By Keyang Pang and Austin
Los Angeles—Pacific Symphony will begin its first-ever tour to China on May 9, with a concert at the Shanghai Poly Grand Theatre, followed by performances in Hefei, Wuxi, Chongqing and Beijing.
“It is indeed historic and worth celebrating,” said Ambassador Zhang Ping, the Consul General of China in Los Angeles in a send-off reception. “It will be one of the most important highlights among various cultural exchange events in recent years between China and Southern California.”
“Your China tour is of great significance both for Southern California and China-U.S. relations,” Zhang added.
Pacific Symphony, founded in 1978, is the largest orchestra formed in the United States in the last 50 years, and is recognized as an outstanding ensemble making strides on both the national and international scenes, and as well as in its own community of Orange County, California.
“This is an artistically significant opportunity for Pacific Symphony to embrace cultural diplomacy and to carry the message of music’s universality across the ocean to the other side of the Pacific Rim,” said Carl St. Clair, Music Director of the Symphony.
Orange County has the third largest Asian American population in the United States. And the Chinese community in particular has experienced explosive growth.

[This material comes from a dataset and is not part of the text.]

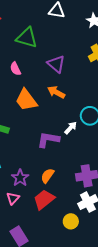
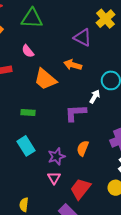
purple triangle: (56, 64) -> (83, 38), moved
purple star: (20, 178) -> (56, 156), turned 30
red trapezoid: (44, 199) -> (80, 189), moved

According to John Forsyte, President of Pacific Symphony, the Symphony has been devoted to engaging with the Chinese community and building on its enthusiasm for symphonic music since 2013.
“We are proud of the role we will be playing as cultural ambassador for Orange County and the community,” said Forsyte. “Crossing the Pacific Rim to perform for the Chinese population on the mainland is the logical extension of the work we’ve been doing here in Orange County.”
Pacific Symphony’s China tour will include works by Leonard Bernstein in celebration of his centennial, as well as Ravel’s Dophnis and Chloe, Suite No. 2; Pictures at an Exhibition by Mussorgsky, and Mozart’s Violin Concerto No. 3, featuring soloist Pinchas Zukerman.